What the exercise asks: Although the records contain pictures, none belong in the copy: restate word for word only the lines from the one with "funcional das cadeias" through the one with "Los traslados a", both included.

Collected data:

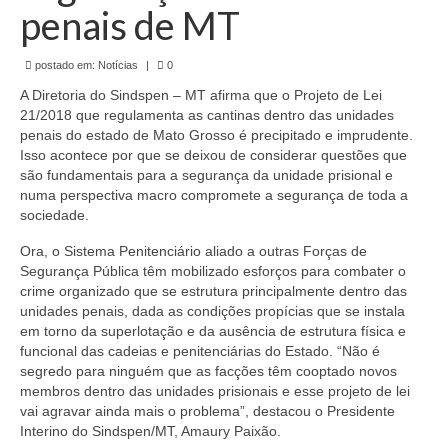
de Mato Grosso
penais de MT
Formulário de Requerimento Padrão Sindsppen
postado em:
Notícias
|
0
Estatuto do Sindsppen
A Diretoria do Sindspen – MT afirma que o Projeto de Lei
21/2018 que regulamenta as cantinas dentro das unidades
Tabela Salarial do Sistema Penitenciário
penais do estado de Mato Grosso é precipitado e imprudente.
Isso acontece por que se deixou de considerar questões que
Serviços prestados pelo Sindicato dos
são fundamentais para a segurança da unidade prisional e
Servidores Penitenciários de Mato Grosso
numa perspectiva macro compromete a segurança de toda a
sociedade.
Filie-se
Ora, o Sistema Penitenciário aliado a outras Forças de
Segurança Pública têm mobilizado esforços para combater o
Notícias Gerais
crime organizado que se estrutura principalmente dentro das
unidades penais, dada as condições propícias que se instala
Artigos
em torno da superlotação e da ausência de estrutura física e
funcional das cadeias e penitenciárias do Estado. “Não é
Esportes
segredo para ninguém que as facções têm cooptado novos
membros dentro das unidades prisionais e esse projeto de lei
Nota de Falecimento
vai agravar ainda mais o problema”, destacou o Presidente
Interino do Sindspen/MT, Amaury Paixão.
Notícias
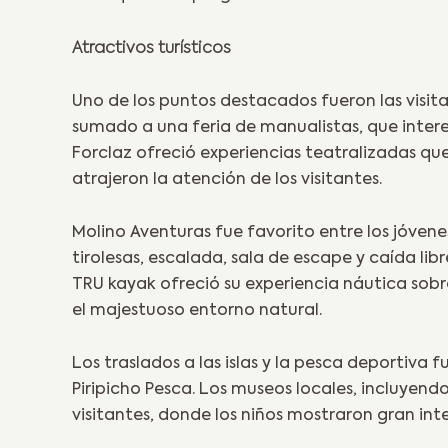
Atractivos turísticos
Uno de los puntos destacados fueron las visit
sumado a una feria de manualistas, que intere
Forclaz ofreció experiencias teatralizadas qu
atrajeron la atención de los visitantes.
Molino Aventuras fue favorito entre los jóve
tirolesas, escalada, sala de escape y caída libr
TRU kayak ofreció su experiencia náutica sobre 
el majestuoso entorno natural.
Los traslados a las islas y la pesca deportiva
Piripicho Pesca. Los museos locales, incluyend
visitantes, donde los niños mostraron gran int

Expected answer:
funcional das cadeias e penitenciárias do Estado. “Não é
Esportes
segredo para ninguém que as facções têm cooptado novos
membros dentro das unidades prisionais e esse projeto de lei
Nota de Falecimento
vai agravar ainda mais o problema”, destacou o Presidente
Interino do Sindspen/MT, Amaury Paixão.
Notícias
Atractivos turísticos
Uno de los puntos destacados fueron las visit
sumado a una feria de manualistas, que intere
Forclaz ofreció experiencias teatralizadas qu
atrajeron la atención de los visitantes.
Molino Aventuras fue favorito entre los jóve
tirolesas, escalada, sala de escape y caída libr
TRU kayak ofreció su experiencia náutica sobre 
el majestuoso entorno natural.
Los traslados a las islas y la pesca deportiva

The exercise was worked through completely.